I hypothesize that apoplioprotein E (APOE)-associated dysregulation of hippocampal copper (Cu) metabolism is a key step in Alzheimer?s disease (AD) pathogenesis. This project will approach this topic from two specific aims: 1) establish the relationship between copper (I) cation distribution and AD pathology, and 2) study the APOE4-alteration effect on hippocampal synaptic pruning and Cu deposition in the mouse hippocampus. This approach is innovative in its use of two newly developed technologies that will be used to investigate hippocampal Cu dysregulation, synaptic density and its relation to the toxic APOE4 allele. The CRISP-17 fluorescent probe is a state-of-the-art tool in histochemical Cu localization, with a specificity for monovalent Cu far beyond other existing probes. CRISP-17 will visualize Cu distribution in post- mortem human AD hippocampal brain tissue. Synaptosome fractions will be isolated and measured for Cu using atomic emissions spectroscopy. Cu transport proteins will be downregulated in SH-SY5Y neuroblastoma cells, with effects on Cu deposition being analyzed using the fluorescent probe and synaptosome fractions being isolated and measured for Cu levels. Synaptic density will be studied in APOE4 knock-in mice and compared with the neuroprotective APOE3 knock-in mice with PET scans targeting the SV2A synaptic protein. Mouse brain tissue will then be taken and histochemically analyzed for monovalent Cu using CRISP-17, verifying this relationship in the animal model. We expect to find similarly that APOE4 knock-in mice have a greatly reduced synaptic density when compared to the neuroprotective APOE3 knock-in mice, with the mouse hippocampus also exhibiting a decrease in Cu distribution.

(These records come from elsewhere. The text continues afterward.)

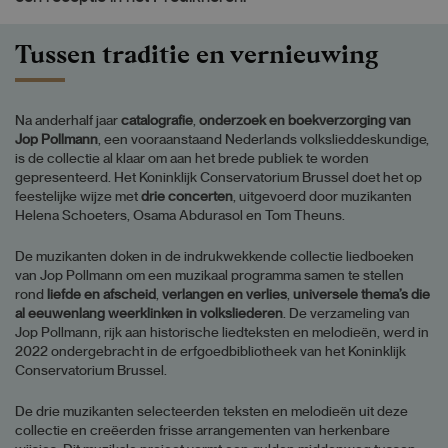
Tussen traditie en vernieuwing
Na anderhalf jaar
catalografie
,
onderzoek en boekverzorging van
Jop Pollmann
, een vooraanstaand Nederlands volkslieddeskundige,
is de collectie al klaar om aan het brede publiek te worden
gepresenteerd. Het Koninklijk Conservatorium Brussel doet het op
feestelijke wijze met
drie concerten
, uitgevoerd door muzikanten
Helena Schoeters, Osama Abdurasol en Tom Theuns.
De muzikanten doken in de indrukwekkende collectie liedboeken
van Jop Pollmann om een muzikaal programma samen te stellen
rond
liefde en afscheid
,
verlangen en verlies
,
universele thema’s die
al eeuwenlang weerklinken in volksliederen
. De verzameling van
Jop Pollmann, rijk aan historische liedteksten en melodieën, werd in
2022 ondergebracht in de erfgoedbibliotheek van het Koninklijk
Conservatorium Brussel.
De drie muzikanten selecteerden teksten en melodieën uit deze
collectie en creëerden frisse arrangementen van herkenbare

These aims are designed to further the goals of the NIH by investigating a possible pathway to AD, a disease whose pathogenesis not yet fully defined.
This project applies innovative imaging technologies in novel applications to study the hippocampal interactions of the transition metal copper [Cu(I)], apolipoprotein E status and synaptic remodeling in Alzheimer?s disease (AD). This investigation will support the critical role of copper transport dysregulation in AD, a disease whose pathological process is not yet fully defined.